Analytical and numerical properties of Affleck-Dine condensate formation

TL;DR

This paper investigates the analytical and numerical characteristics of the Affleck-Dine condensate, focusing on pressure behavior, orbit ellipticity effects, and the conditions for Q-ball formation and equilibration.

Contribution

It provides new insights into how orbit ellipticity influences pressure and the conditions under which Q-balls equilibrate after condensate fragmentation.

Findings

Pressure is zero for circular orbits and most negative for oscillating fields.

Ellipticity affects the pressure and stability of the condensate.
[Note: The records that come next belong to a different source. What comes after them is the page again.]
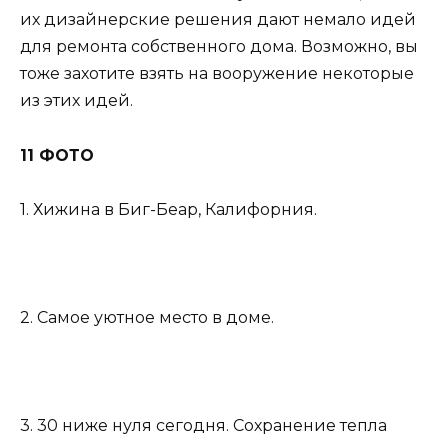
их дизайнерские решения дают немало идей
для ремонта собственного дома. Возможно, вы
тоже захотите взять на вооружение некоторые
из этих идей.
11 ФОТО
1. Хижина в Биг-Беар, Калифорния.
2. Самое уютное место в доме.
3. 30 ниже нуля сегодня. Сохранение тепла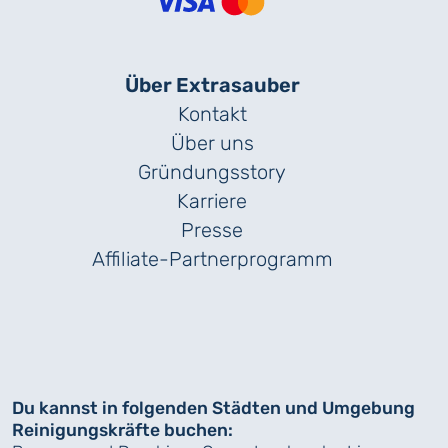
Über Extrasauber
Kontakt
Über uns
Gründungs­story
Karriere
Presse
Affiliate-Partnerprogramm
Du kannst in folgenden Städten und Umgebung
Reinigungskräfte buchen: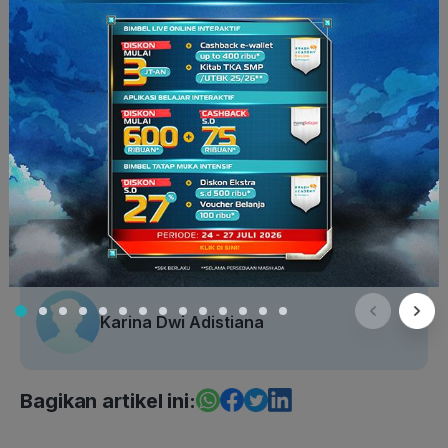
Fisika XI
Kelas 12
Konsep Pelajaran
SMA
Karina Dwi Adistiana
Bagikan artikel ini: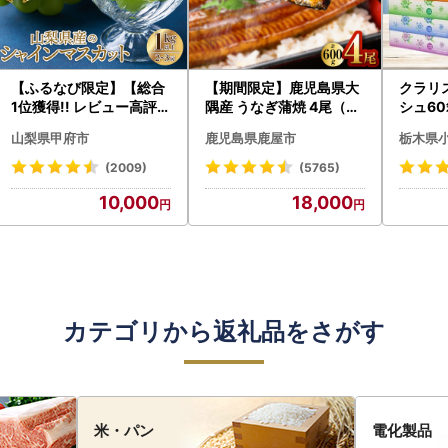
【ふるなび限定】【総合
【期間限定】鹿児島県大
クラリ
1位獲得!! レビュー高評価
隅産 うなぎ蒲焼 4尾（60
シュ60
★】〈2026年度配送分
0g） KN007-004-04-
0枚))
山梨県甲府市
鹿児島県鹿屋市
栃木県
〉山梨県産 シャインマス
cp18 うなぎ 鰻 魚 惣菜 総
ト)【
カット 2～3房（1.0kg以
菜
・沖縄県
(2009)
(5765)
上）シャイン フルーツ F
10,000
18,000
N-Limited-SP
カテゴリから返礼品をさがす
米・パン
電化製品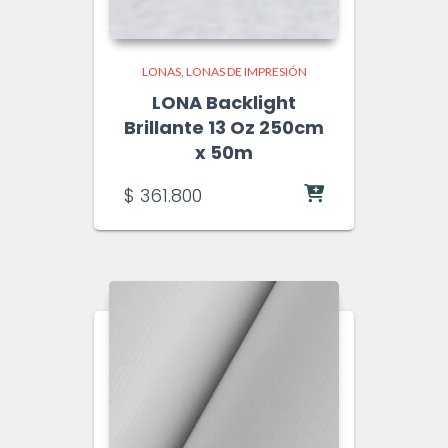
LONAS
LONAS DE IMPRESIÓN
LONA Backlight
Brillante 13 Oz 250cm
x 50m
$
361.800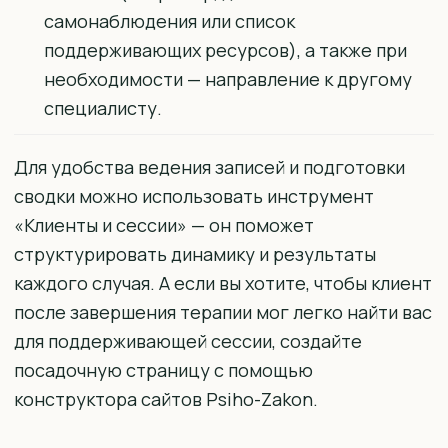
самонаблюдения или список
поддерживающих ресурсов), а также при
необходимости — направление к другому
специалисту.
Для удобства ведения записей и подготовки
сводки можно использовать инструмент
«Клиенты и сессии» — он поможет
структурировать динамику и результаты
каждого случая. А если вы хотите, чтобы клиент
после завершения терапии мог легко найти вас
для поддерживающей сессии, создайте
посадочную страницу с помощью
конструктора сайтов Psiho-Zakon.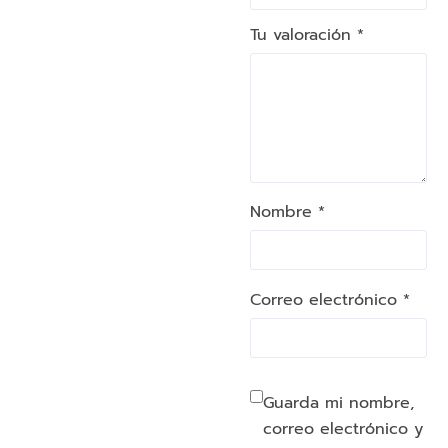
Tu valoración
*
Nombre *
Correo electrónico *
Guarda mi nombre,
correo electrónico y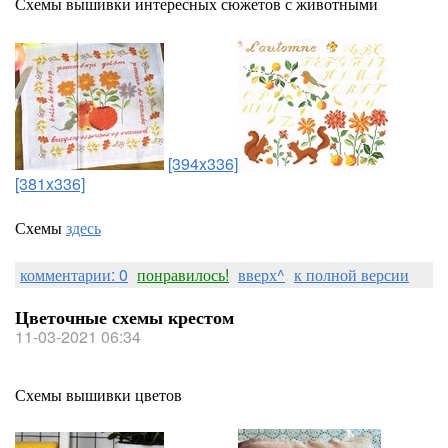
Схемы вышивки интересных сюжетов с животными
[394x336]
[381x336]
Схемы
здесь
комментарии: 0
понравилось!
вверх^
к полной версии
Цветочные схемы крестом
11-03-2021 06:34
Схемы вышивки цветов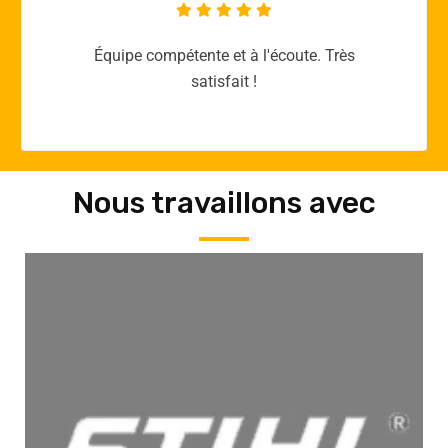
Merci yellow365.work pour votre expertise!
Nous travaillons avec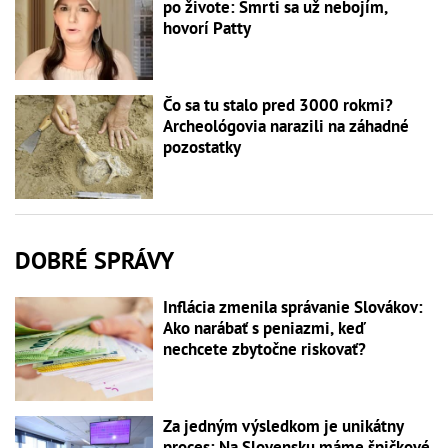
po živote: Smrti sa už nebojím,
hovorí Patty
Čo sa tu stalo pred 3000 rokmi?
Archeológovia narazili na záhadné
pozostatky
DOBRÉ SPRÁVY
Inflácia zmenila správanie Slovákov:
Ako narábať s peniazmi, keď
nechcete zbytočne riskovať?
Za jedným výsledkom je unikátny
proces: Na Slovensku máme špičkové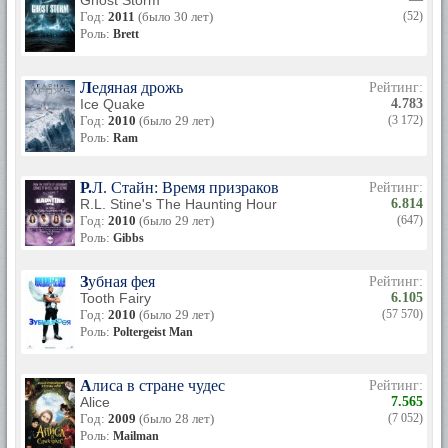
Ghost Storm
Год:
2011
(было 30 лет)
(52)
Роль:
Brett
Ледяная дрожь
Рейтинг:
Ice Quake
4.783
Год:
2010
(было 29 лет)
(3 172)
Роль:
Ram
Р.Л. Стайн: Время призраков
Рейтинг:
R.L. Stine's The Haunting Hour
6.814
Год:
2010
(было 29 лет)
(647)
Роль:
Gibbs
Зубная фея
Рейтинг:
Tooth Fairy
6.105
Год:
2010
(было 29 лет)
(57 570)
Роль:
Poltergeist Man
Алиса в стране чудес
Рейтинг:
Alice
7.565
Год:
2009
(было 28 лет)
(7 052)
Роль:
Mailman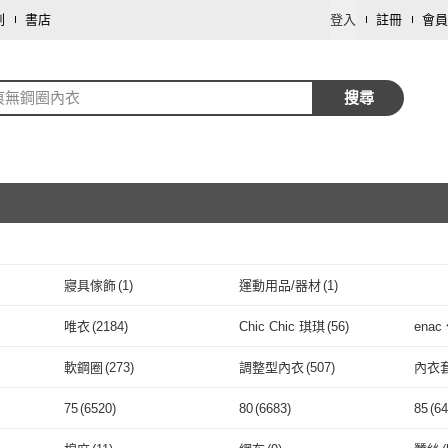
劃
書店
登入
註冊
會員
痕無鋼圈內衣
搜尋
寢具傢飾
(
1
)
運動用品/器材
(
1
)
取消
唯衣
(
2184
)
Chic Chic 琪琪
(
56
)
ena
取消
(
40
)
唯衣
(
2184
)
Chic Chic 琪琪
(
56
)
5
)
玉如阿姨
(
52
)
SiOHER 熹歐禾
(
253
)
I.RI
軟鋼圈
(
273
)
調整型內衣
(
507
)
內衣
絲
(
245
)
玉如阿姨
(
52
)
SiOHER 熹歐禾
取消
(
253
)
NATURALLY JOJO
(
23
)
HANS 韓芯
(
188
)
Pier 
軟鋼圈
(
273
)
調整型內衣
(
507
)
隱形內衣
(
37
)
孕期內衣
(
125
)
美背
75
(
6520
)
80
(
6683
)
85
(
64
NATURALLY JOJO
(
23
)
HANS 韓芯
(
188
)
EASY SHOP
(
42
)
夢巴黎
(
65
)
Wac
隱形內衣
(
37
)
孕期內衣
取消
(
125
)
束胸
(
2
)
運動內衣
(
68
)
75
(
6520
)
80
(
6683
)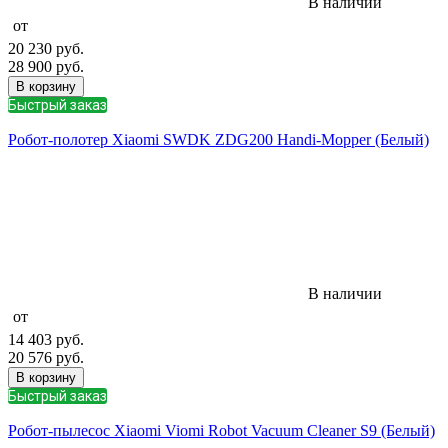
В наличии
от
20 230
руб.
28 900
руб.
В корзину
Быстрый заказ
Робот-полотер Xiaomi SWDK ZDG200 Handi-Mopper (Белый)
В наличии
от
14 403
руб.
20 576
руб.
В корзину
Быстрый заказ
Робот-пылесос Xiaomi Viomi Robot Vacuum Cleaner S9 (Белый)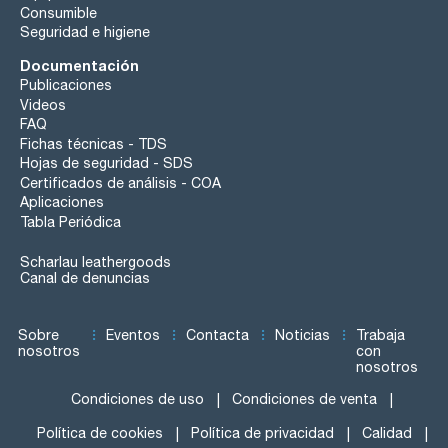
Consumible
Seguridad e higiene
Documentación
Publicaciones
Videos
FAQ
Fichas técnicas - TDS
Hojas de seguridad - SDS
Certificados de análisis - COA
Aplicaciones
Tabla Periódica
Scharlau leathergoods
Canal de denuncias
Sobre
Eventos
Contacta
Noticias
Trabaja
nosotros
con
nosotros
Condiciones de uso
Condiciones de venta
Política de cookies
Política de privacidad
Calidad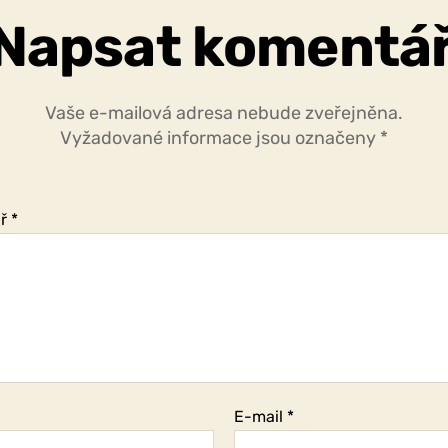
Napsat komentá
Vaše e-mailová adresa nebude zveřejněna.
Vyžadované informace jsou označeny
*
ář
*
E-mail
*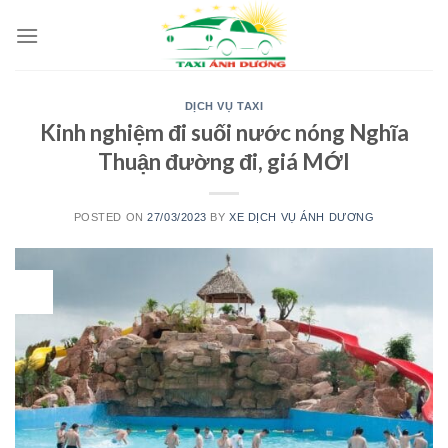
Skip
to
content
DỊCH VỤ TAXI
Kinh nghiệm đi suối nước nóng Nghĩa
Thuận đường đi, giá MỚI
POSTED ON
27/03/2023
BY
XE DỊCH VỤ ÁNH DƯƠNG
27
Th3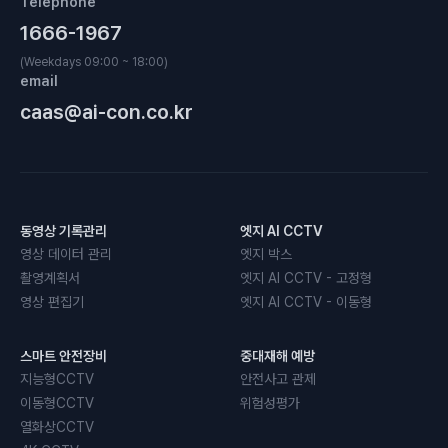
Telephone
1666-1967
(Weekdays 09:00 ~ 18:00)
email
caas@ai-con.co.kr
동영상 기록관리
엣지 AI CCTV
영상 데이터 관리
엣지 박스
촬영계획서
엣지 AI CCTV - 고정형
영상 편집기
엣지 AI CCTV - 이동형
스마트 안전장비
중대재해 예방
지능형CCTV
안전사고 관제
이동형CCTV
위험성평가
열화상CCTV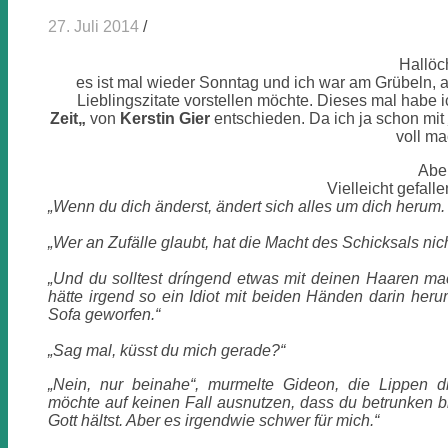
27. Juli 2014
/
Hallöc
es ist mal wieder Sonntag und ich war am Grübeln,
Lieblingszitate vorstellen möchte. Dieses mal habe 
Zeit
„
von
Kerstin Gier
entschieden. Da ich ja schon mit
voll ma
Aber
Vielleicht gefall
„Wenn du dich änderst, ändert sich alles um dich herum. 
„Wer an Zufälle glaubt, hat die Macht des Schicksals nich
„Und du solltest dríngend etwas mit deinen Haaren ma
hätte irgend so ein Idiot mit beiden Händen darin her
Sofa geworfen.“
„Sag mal, küsst du mich gerade?“
„Nein, nur beinahe“, murmelte Gideon, die Lippen di
möchte auf keinen Fall ausnutzen, dass du betrunken b
Gott hältst. Aber es irgendwie schwer für mich.“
Equilibration of Q-balls depends on the energy-to-charge ratio, with a specific range identified.

Abstract

We present analytical and numerical properties of the coherently rotating Affleck-Dine condensate formed along MSSM flat directions with the radiative corrections to the mass terms included. We analyse the pressure $p$ of the condensate, which is known to be negative if the potential grows slower than the field squared. We show that ellipticity of the orbit of the rotating field also affects the pressure. For circularly orbiting field the $p=0$ while the smallest negative value, corresponding to the most unstable configuration, is obtained for a coherently oscillating field. The AD condensate is known to fragment into non-topological solitons called Q-balls. We also study equilibration of Q-ball distribution resulting from the fragmentation of the condensate analytically. We find that equilibration is dependent on the energy-to-charge ratio $x$ of the condensate. We find the allowed range of $x$ numerically and deduce that equilibration is likely to happen.